Crystalline Diagnostic System (CS2, CP1)
made Crystalline Tester ^🄬 CS2,CP1

Crystalline Tester CS2 (Macro Diagnostics)

Key features

1. Fully automated diagnosis

   Automated scanning and imaging

   Automatically switches between cross-polarized and parallel-polarized transmission imaging across the wafer at 20 µm/pixel resolution and performs image processing for diagnosis.

   Physical property analysis

   Numerical analysis of all pixels in polarization measurements quantifies nitrogen concentration distribution, macro defect distribution and residual strain in the wafer.

   Diagnostic report generation

   An Excel file is automatically generated as a diagnostic report.
   The Excel file integrates various processed images and physical property diagnostic results.

   Utility

   Operates on just AC100V (1.5kVA) and requires no warm-up, enabling quick use during research or manufacturing operations.

2. High-speed diagnostics

   Scanning, analysis and diagnostic reporting:

   8-inch wafer: 150 seconds
   6-inch wafer: 110 seconds
   4-inch wafer: 90 seconds

3D-MAP showing the distribution of nitrogen (n-type impurity) concentration in the crystal, showing the segregation of N into faceted regions during SiC substrate crystal growth.

Binarized analysis results showing automatic classification of local birefringence images induced by internal crystal defects.

3D-MAP visualizing local strain distribution caused by internal defects, overlaid on the residual strain across the entire wafer.

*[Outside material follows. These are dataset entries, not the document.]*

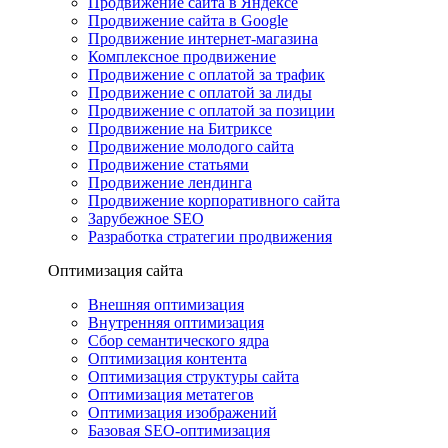
Продвижение сайта в Яндексе
Продвижение сайта в Google
Продвижение интернет-магазина
Комплексное продвижение
Продвижение с оплатой за трафик
Продвижение с оплатой за лиды
Продвижение с оплатой за позиции
Продвижение на Битриксе
Продвижение молодого сайта
Продвижение статьями
Продвижение лендинга
Продвижение корпоративного сайта
Зарубежное SEO
Разработка стратегии продвижения
Оптимизация сайта
Внешняя оптимизация
Внутренняя оптимизация
Сбор семантического ядра
Оптимизация контента
Оптимизация структуры сайта
Оптимизация метатегов
Оптимизация изображений
Базовая SEO-оптимизация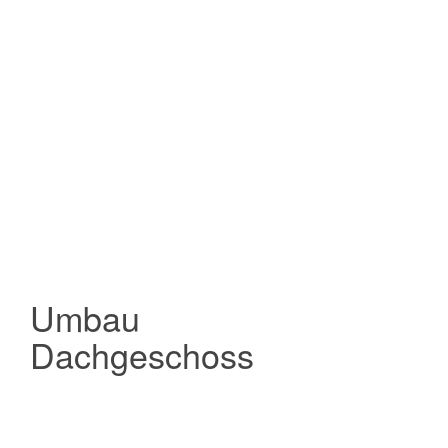
Umbau
Dachgeschoss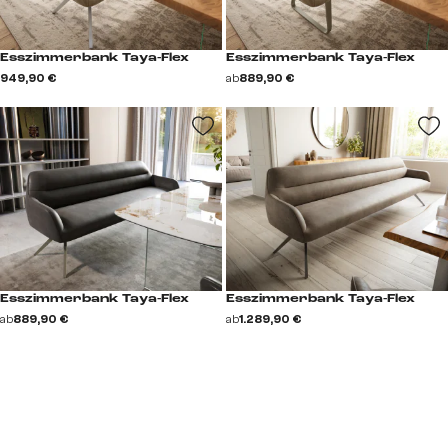
Esszimmerbank Taya-Flex
Esszimmerbank Taya-Flex
949,90 €
ab
889,90 €
Esszimmerbank Taya-Flex
Esszimmerbank Taya-Flex
ab
889,90 €
ab
1.289,90 €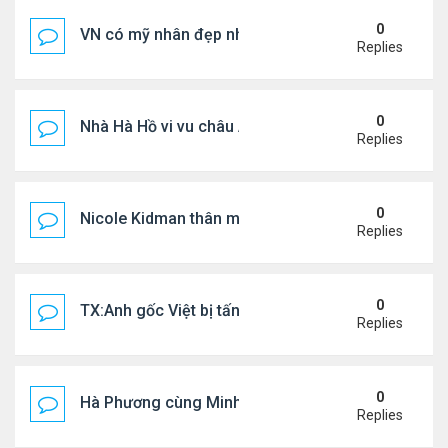
0
VN có mỹ nhân đẹp như búp bê bỏ showbiz lấy thi
Replies
0
Nhà Hà Hồ vi vu châu Âu
Replies
0
Nicole Kidman thân mật bên bf doanh nhân
Replies
0
TX:Anh gốc Việt bị tấn công dã man, khó qua khỏi
Replies
0
Hà Phương cùng Minh Tuyết đi sự kiện
Replies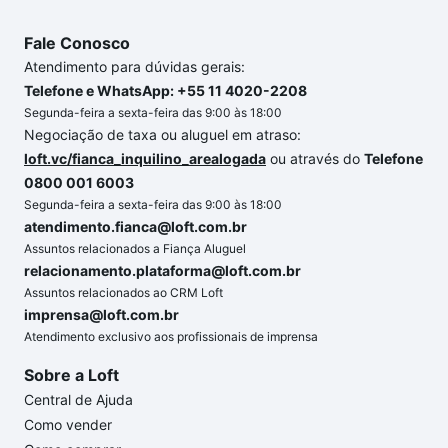
Fale Conosco
Atendimento para dúvidas gerais:
Telefone e WhatsApp: +55 11 4020-2208
Segunda-feira a sexta-feira das 9:00 às 18:00
Negociação de taxa ou aluguel em atraso:
loft.vc/fianca_inquilino_arealogada
ou através do
Telefone
0800 001 6003
Segunda-feira a sexta-feira das 9:00 às 18:00
atendimento.fianca@loft.com.br
Assuntos relacionados a Fiança Aluguel
relacionamento.plataforma@loft.com.br
Assuntos relacionados ao CRM Loft
imprensa@loft.com.br
Atendimento exclusivo aos profissionais de imprensa
Sobre a Loft
Central de Ajuda
Como vender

Crystalline Tester CP1 (Micro Diagnosis)

Measuring system optics

Main Features

High-resolution Diagnosis

High-resolution observation of dislocations

Phase contrast microscopy detects the refractive index modulation due to the inelastic stress field near the dislocation core, allowing closely spaced dislocations to be observed without interference. Observation of threading dislocations is possible at a dislocation density of 10^⁷ cm^-².



Versatile crystal diagnostics

Identification of TED/TSD/MP in SiC epi-layers

Automatically identifies TED, TSD and MP in SiC epi-layers, extracts coordinates and performs calculations. (See Figure 1)

Diagnosis of Dislocation Core Tilting

As shown in Figure 2, even for TSDs within the same 10 mm thick SiC epi layer, depth profile changes associated with dislocation core tilting can be observed for different growth rates.

Dislocation Depth Profiling

Figure 3 shows an example of epi layer depth profiling. Tracing the transversely segmented defects from the surface of the fast grown SiC epi layer in Figure 2 to the epi/substrate interface confirms that one is associated with the substrate TSD and the other is not caused by a substrate dislocation.

Observation of polarized phase contrast images

When observing phase contrast images of threaded dislocations, the polarization orientation selectivity of the phase contrast is observed by superimposing the polarization effect on the optical system. This allows us to examine the relationship between the Burgers vectors of each dislocation and the possibility of a detailed classification of each dislocation (see Figure 4).

Fast and easy operation

LED light source, automatic XYZ control stage, auto-focus control, automatic image processing software and Excel output of results make wafer diagnostic operations easy to perform.

Utility

Operates on AC100V (1.5kVA) only and requires no warm-up, allowing quick use during research and manufacturing operations.